Somewhere between Olmsted and Moses, parks lost their critical urban function as places where people exercised their democratic muscles along with their biceps. They became merely recreational spaces, and as a result, when leadership disappeared, or budgets were squeezed, parks lost their funding. When the next sets of urban problems emerged, from drugs to depopulation, many cities pushed parks lower on the priorities list, instead of looking to parks for answers. As a result, parks were allowed to languish with outdated and under-funded maintenance and social programs. Crime-ridden, empty, and in various states of disrepair, they became part of the problem, instead of part of the solution.

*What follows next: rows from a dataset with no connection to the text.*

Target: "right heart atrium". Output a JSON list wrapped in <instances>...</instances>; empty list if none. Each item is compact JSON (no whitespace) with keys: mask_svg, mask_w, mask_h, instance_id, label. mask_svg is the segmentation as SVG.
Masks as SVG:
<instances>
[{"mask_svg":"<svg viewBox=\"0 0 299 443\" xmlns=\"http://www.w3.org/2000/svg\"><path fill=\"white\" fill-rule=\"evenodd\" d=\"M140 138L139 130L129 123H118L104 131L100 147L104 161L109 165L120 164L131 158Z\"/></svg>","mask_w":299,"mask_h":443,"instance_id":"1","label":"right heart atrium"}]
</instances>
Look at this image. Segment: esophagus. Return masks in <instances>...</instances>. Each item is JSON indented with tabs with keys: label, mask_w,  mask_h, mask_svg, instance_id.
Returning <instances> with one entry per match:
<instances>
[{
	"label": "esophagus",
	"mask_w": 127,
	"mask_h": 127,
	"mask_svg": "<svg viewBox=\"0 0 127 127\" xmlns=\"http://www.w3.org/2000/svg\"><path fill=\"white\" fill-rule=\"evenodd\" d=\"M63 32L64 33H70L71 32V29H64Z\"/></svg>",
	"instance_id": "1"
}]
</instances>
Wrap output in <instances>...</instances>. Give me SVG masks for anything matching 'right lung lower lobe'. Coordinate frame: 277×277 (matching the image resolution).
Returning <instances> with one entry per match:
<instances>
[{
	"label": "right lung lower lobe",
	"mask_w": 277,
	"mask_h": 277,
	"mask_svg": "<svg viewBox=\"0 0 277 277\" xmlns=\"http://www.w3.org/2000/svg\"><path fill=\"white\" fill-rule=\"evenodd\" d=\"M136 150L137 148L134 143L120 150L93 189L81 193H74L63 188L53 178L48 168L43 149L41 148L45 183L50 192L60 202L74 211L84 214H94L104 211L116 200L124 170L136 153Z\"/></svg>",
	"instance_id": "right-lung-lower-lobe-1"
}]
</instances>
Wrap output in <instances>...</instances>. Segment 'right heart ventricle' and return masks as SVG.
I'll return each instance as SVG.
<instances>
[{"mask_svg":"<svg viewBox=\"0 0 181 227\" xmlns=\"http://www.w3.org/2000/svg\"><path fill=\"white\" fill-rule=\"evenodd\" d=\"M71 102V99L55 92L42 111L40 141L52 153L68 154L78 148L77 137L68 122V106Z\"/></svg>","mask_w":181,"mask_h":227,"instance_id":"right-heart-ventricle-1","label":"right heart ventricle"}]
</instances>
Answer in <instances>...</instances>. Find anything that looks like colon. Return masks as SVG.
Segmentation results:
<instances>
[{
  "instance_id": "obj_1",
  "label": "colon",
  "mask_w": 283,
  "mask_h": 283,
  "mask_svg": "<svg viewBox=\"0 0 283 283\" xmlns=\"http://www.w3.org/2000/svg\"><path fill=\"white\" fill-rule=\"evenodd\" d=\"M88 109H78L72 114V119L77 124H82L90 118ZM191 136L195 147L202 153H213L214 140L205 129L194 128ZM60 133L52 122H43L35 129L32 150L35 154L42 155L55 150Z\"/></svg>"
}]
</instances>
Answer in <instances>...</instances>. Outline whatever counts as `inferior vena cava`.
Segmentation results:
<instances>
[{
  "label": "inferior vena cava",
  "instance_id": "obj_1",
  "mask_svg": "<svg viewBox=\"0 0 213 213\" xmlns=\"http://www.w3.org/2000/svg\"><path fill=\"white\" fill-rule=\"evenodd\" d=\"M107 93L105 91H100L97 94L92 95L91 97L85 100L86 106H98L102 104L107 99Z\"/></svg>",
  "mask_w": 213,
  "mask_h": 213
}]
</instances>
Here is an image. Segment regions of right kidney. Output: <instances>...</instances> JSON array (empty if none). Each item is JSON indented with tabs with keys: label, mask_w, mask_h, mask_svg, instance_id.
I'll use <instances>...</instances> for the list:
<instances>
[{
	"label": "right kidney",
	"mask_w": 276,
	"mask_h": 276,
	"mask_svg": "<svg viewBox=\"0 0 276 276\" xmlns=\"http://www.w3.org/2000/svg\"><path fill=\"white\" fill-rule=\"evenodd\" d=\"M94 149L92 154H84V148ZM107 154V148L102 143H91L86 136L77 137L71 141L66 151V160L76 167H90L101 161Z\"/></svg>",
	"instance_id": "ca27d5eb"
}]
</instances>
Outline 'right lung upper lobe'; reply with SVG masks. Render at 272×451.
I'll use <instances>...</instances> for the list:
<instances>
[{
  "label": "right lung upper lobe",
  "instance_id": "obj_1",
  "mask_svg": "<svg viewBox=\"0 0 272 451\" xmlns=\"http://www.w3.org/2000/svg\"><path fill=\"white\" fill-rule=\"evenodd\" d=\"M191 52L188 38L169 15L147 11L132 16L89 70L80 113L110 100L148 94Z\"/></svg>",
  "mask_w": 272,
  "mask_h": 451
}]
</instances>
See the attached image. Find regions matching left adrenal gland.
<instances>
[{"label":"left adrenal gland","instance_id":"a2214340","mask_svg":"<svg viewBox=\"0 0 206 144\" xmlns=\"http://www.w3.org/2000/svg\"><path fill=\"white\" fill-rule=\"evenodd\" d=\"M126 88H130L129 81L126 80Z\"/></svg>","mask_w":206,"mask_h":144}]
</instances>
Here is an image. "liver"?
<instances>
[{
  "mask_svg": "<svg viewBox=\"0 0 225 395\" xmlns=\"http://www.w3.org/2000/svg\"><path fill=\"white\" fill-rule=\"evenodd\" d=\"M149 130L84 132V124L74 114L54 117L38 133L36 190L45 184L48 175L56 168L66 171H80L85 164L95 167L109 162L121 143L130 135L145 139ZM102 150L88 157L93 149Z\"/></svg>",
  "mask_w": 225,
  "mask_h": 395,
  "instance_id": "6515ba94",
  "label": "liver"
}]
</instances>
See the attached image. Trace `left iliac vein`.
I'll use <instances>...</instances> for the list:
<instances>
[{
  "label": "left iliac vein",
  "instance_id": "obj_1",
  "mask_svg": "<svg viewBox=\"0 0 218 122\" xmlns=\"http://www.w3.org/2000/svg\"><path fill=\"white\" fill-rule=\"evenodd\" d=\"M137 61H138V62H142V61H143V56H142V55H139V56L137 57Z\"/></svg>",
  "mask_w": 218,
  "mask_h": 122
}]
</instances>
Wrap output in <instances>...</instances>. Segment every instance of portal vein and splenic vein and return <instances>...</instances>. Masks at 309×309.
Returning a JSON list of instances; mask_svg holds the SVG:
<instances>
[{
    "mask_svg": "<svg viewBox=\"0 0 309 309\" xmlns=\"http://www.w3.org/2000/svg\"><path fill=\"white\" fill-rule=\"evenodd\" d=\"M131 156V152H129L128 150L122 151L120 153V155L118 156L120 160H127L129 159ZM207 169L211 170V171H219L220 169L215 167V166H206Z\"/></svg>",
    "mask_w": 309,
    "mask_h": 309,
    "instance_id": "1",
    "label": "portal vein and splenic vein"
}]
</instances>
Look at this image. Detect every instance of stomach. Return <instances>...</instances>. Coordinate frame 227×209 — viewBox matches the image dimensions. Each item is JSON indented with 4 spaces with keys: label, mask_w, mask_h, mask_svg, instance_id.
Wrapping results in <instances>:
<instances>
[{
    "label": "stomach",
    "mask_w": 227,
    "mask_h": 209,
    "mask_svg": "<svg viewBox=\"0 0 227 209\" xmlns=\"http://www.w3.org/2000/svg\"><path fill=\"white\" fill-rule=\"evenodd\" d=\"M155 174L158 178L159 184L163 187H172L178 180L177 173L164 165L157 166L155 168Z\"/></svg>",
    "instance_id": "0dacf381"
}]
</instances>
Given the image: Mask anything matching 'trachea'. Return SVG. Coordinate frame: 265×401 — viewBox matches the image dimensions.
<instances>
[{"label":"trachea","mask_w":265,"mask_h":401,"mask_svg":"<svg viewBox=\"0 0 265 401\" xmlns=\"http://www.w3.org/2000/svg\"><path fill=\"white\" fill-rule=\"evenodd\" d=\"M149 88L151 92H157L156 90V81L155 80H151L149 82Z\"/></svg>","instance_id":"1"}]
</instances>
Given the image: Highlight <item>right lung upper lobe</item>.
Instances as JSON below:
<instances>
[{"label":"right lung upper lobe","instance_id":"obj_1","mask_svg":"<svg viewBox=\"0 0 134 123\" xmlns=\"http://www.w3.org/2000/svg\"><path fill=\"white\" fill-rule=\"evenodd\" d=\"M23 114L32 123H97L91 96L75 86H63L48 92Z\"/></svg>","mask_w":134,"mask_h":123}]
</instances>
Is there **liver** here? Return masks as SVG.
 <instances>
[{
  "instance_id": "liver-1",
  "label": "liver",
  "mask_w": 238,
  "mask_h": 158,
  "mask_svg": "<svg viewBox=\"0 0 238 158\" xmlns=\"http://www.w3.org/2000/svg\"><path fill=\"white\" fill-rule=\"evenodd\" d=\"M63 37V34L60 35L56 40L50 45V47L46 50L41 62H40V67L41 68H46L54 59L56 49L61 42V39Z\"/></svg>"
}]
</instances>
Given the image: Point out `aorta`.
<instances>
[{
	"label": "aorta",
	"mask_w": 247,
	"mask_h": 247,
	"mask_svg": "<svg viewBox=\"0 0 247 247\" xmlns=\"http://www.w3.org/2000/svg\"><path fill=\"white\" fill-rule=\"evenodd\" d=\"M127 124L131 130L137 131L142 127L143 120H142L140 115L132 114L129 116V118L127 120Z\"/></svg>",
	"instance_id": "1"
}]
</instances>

The bureaucratization and re-prioritizing of parks departments had another effect-parks lost their cachet among the citizenry as well. Therefore, when Leon Younger arrived in Indianapolis in 1992, the parks department was one of the lowest ranking city departments in a newspaper poll. Part of that decline was due to budget cuts, said Younger in a recent speech. The parks department work force had shrunk from 800 employees to about 350 over ten years. However, in the process of cutting back park services, Indianapolis had lost its whole sense of the value that great parks can have for a city.
What is needed to reverse this course of bureaucratic inertia and lack of vision is bold leadership, whether institutional or community based. Indeed, one cannot find a success story in the field where leadership, whether from the public or private sector, does not play a decisive role. In Denver, Colorado, a former state senator named Joe Shoemaker leveraged a $1.9 million investment into 150 miles of trails, boat launches, chutes, and parks in four counties and nine municipalities through and around the city in 20 years. A former parks director helped organize 12,000 volunteers in New Orleans who maintain and revitalize parks, trees, vacant lots, and the grassy medians of the city's famous boulevards. A park administrator in New York City gives away the park, section by section to community gardeners, teens, and volunteers, understanding that stewardship comes from earned authority.
The clear lesson from these successes is that with careful planning and genuine interest in residents and community issues, cities are discovering that their public parks are more than just expensive lawns to maintain. They are the seeding grounds for their neighborhoods and the places where people come together to help each other. With more citizen involvement in their design, maintenance, programming and use, city parks can achieve their true potential as the centers of their communities.